Our first parenting class was last night and it was more of an introduction session than anything else. Our agency has about 10 people going through the training this month and we got to meet them – nothing like what we expected. I guess I imagined there would be several couples there who were “like us” – unsuccessful in conceiving a child. No one else there fell into that category. Most of the couples were older and had children already that were in their teens or even in college. There was one single lady who was widowed several years ago and never had any children. The couple that amazed me the most was a man who was 24 and his wife who was 22. They expressed a desire to provide a home for a sibling group so they could all stay together. They felt this was their “calling”.

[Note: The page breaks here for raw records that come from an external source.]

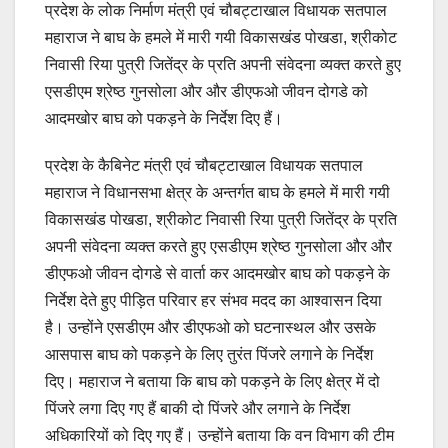
प्रदेश के लोक निर्माण मंत्री एवं चौबट्टाखाल विधायक सतपाल
महाराज ने बाघ के हमले में मारी गयी विकासखंड पोखडा, श्रीकोट
निवासी रिया पुत्री जितेंद्र के प्रति अपनी संवेदना व्यक्त करते हुए
एसडीएम श्रेष्ठ गुनसोला और और डीएफओ जीवन दोगडे को
आदमखोर बाघ को पकड़ने के निर्देश दिए हैं।
प्रदेश के कैबिनेट मंत्री एवं चौबट्टाखाल विधायक सतपाल
महाराज ने विधानसभा क्षेत्र के अन्तर्गत बाघ के हमले में मारी गयी
विकासखंड पोखडा, श्रीकोट निवासी रिया पुत्री जितेंद्र के प्रति
अपनी संवेदना व्यक्त करते हुए एसडीएम श्रेष्ठ गुनसोला और और
डीएफओ जीवन दोगडे से वार्ता कर आदमखोर बाघ को पकड़ने के
निर्देश देते हुए पीड़ित परिवार हर संभव मदद का आश्वासन दिया
है। उन्होंने एसडीएम और डीएफओ को घटनास्थल और उसके
आसपास बाघ को पकड़ने के लिए तुरंत पिंजरे लगाने के निर्देश
दिए। महाराज ने बताया कि बाघ को पकड़ने के लिए क्षेत्र में दो
पिंजरे लगा दिए गए हैं बाकी दो पिंजरे और लगाने के निर्देश
अधिकारियों को दिए गए हैं। उन्होंने बताया कि वन विभाग की टीम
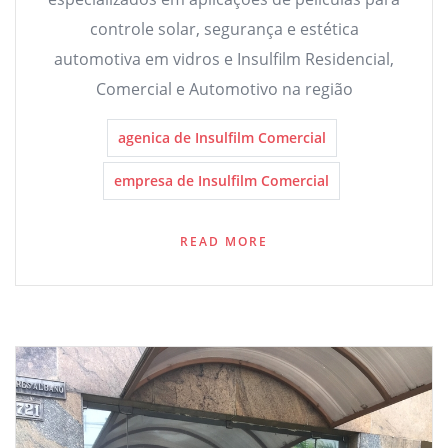
controle solar, segurança e estética
automotiva em vidros e Insulfilm Residencial,
Comercial e Automotivo na região
agenica de Insulfilm Comercial
empresa de Insulfilm Comercial
READ MORE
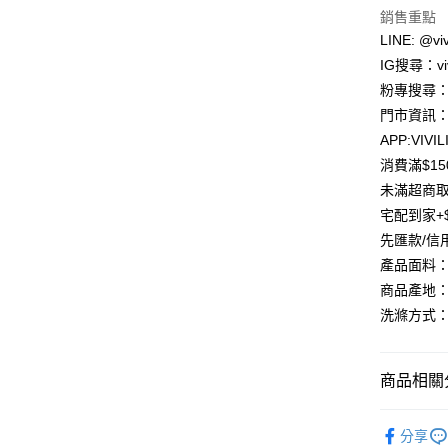
匯豐（
銷售重點
街口支付
聯邦商
LINE: @viv
元大商
悠遊付
IG搜尋：viv
玉山商
粉專搜尋：V
台新國
Google Pa
門市資訊：
台灣樂
大哥付你
APP:VIVIL
相關說明
消費滿$1
【大哥付
未滿超商取
AFTEE先
1.本服務
宅配到家+$
2.付款方
相關說明
流程，驗
【關於「A
先匯款/信
ATM付款
完成交易
AFTEE
產品面料：
3.實際核
便利好安
4.訂單成
貨到付款
商品產地：
１．簡單
消。如遇
２．便利
洗滌方式：
無法說明
３．安心
【繳款方
運送方式
1.分期款
【「AFT
醒簡訊。
商品相關分
１．於結帳
全家取貨
2.透過簡
付」結帳
帳／街口支
每筆NT$8
２．訂單
【原創設計
３．收到繳
分享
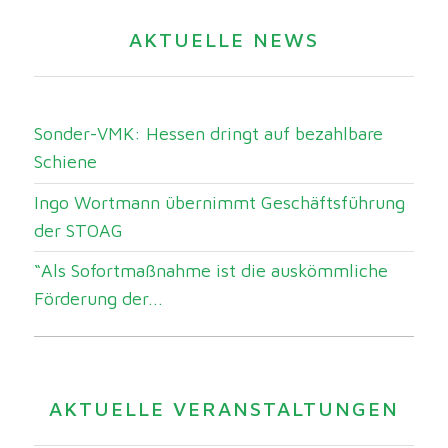
AKTUELLE NEWS
Sonder-VMK: Hessen dringt auf bezahlbare
Schiene
Ingo Wortmann übernimmt Geschäftsführung
der STOAG
“Als Sofortmaßnahme ist die auskömmliche
Förderung der...
AKTUELLE VERANSTALTUNGEN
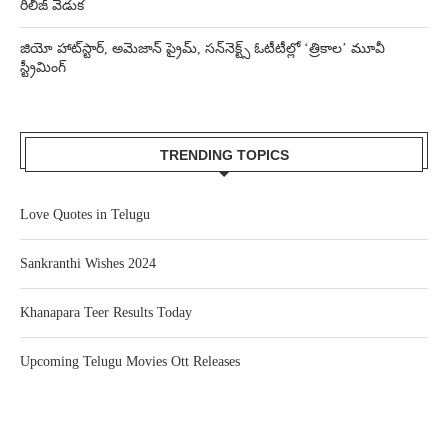
రిలీజ్ వేడుక
జియో హాట్‌స్టార్, అమెజాన్ ప్రైమ్, సన్‌నెక్ట్స్ ఓటీటీల్లో ‘త్రికాల’ మూవీ
స్ట్రీమింగ్
TRENDING TOPICS
Love Quotes in Telugu
Sankranthi Wishes 2024
Khanapara Teer Results Today
Upcoming Telugu Movies Ott Releases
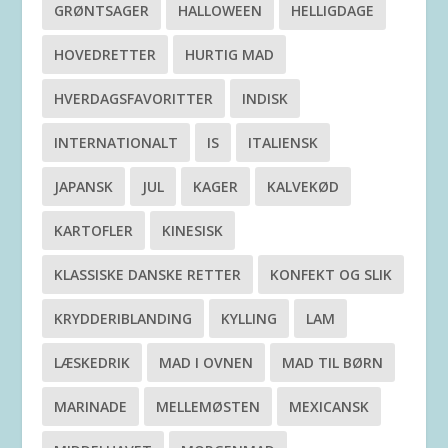
GRØNTSAGER
HALLOWEEN
HELLIGDAGE
HOVEDRETTER
HURTIG MAD
HVERDAGSFAVORITTER
INDISK
INTERNATIONALT
IS
ITALIENSK
JAPANSK
JUL
KAGER
KALVEKØD
KARTOFLER
KINESISK
KLASSISKE DANSKE RETTER
KONFEKT OG SLIK
KRYDDERIBLANDING
KYLLING
LAM
LÆSKEDRIK
MAD I OVNEN
MAD TIL BØRN
MARINADE
MELLEMØSTEN
MEXICANSK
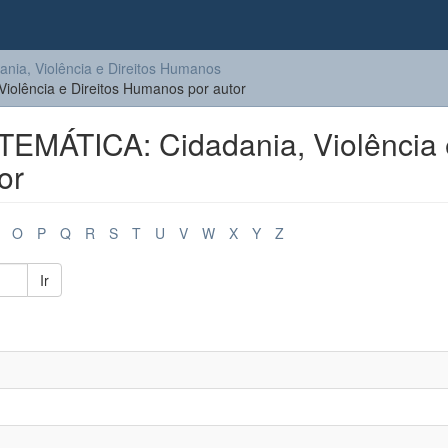
ia, Violência e Direitos Humanos
olência e Direitos Humanos por autor
EMÁTICA: Cidadania, Violência 
or
O
P
Q
R
S
T
U
V
W
X
Y
Z
Ir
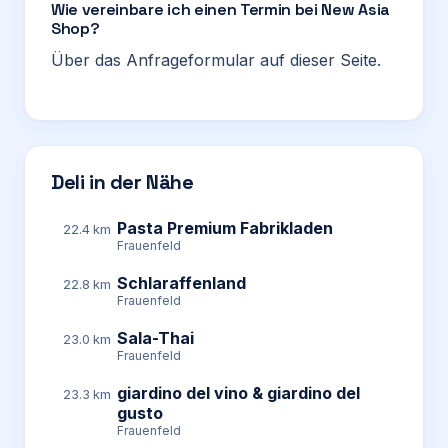
Wie vereinbare ich einen Termin bei New Asia
Shop?
Über das Anfrageformular auf dieser Seite.
Deli in der Nähe
Pasta Premium Fabrikladen
22.4 km
Frauenfeld
Schlaraffenland
22.8 km
Frauenfeld
Sala-Thai
23.0 km
Frauenfeld
giardino del vino & giardino del
23.3 km
gusto
Frauenfeld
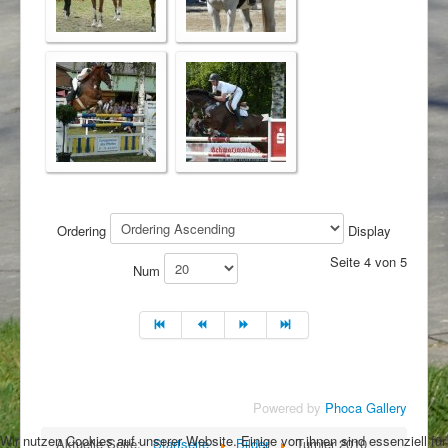
Ordering
Display
Seite 4 von 5
Num
Powered by
Phoca Gallery
Wir nutzen Cookies auf unserer Website. Einige von ihnen sind essenziell für
Aktuelle Seite:
Startseite
Bilder
Turnier 2010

We did learn some things – a bit more about how the “system” works. Great news, we learned that once children are placed with us, we should know within ten days what our chances are of getting to adopt those children. Nothing will be final until the ink has dried, but we should have a confidence level of about 80% or so. (I like to quantify our risk for some reason, like it is possible to quantify an emotional risk!) That is exciting news for us and we both feel more comfortable with the foster to adopt route.

I know you are praying for us and we appreciate it so much. God continues to smile on us with little blessings along the way – some of which you would never believe, even if I chose to share them here. Know that God is faithful.

Obsessed or Possessed?

Posted May 18th, 2005 at 10:04 pm.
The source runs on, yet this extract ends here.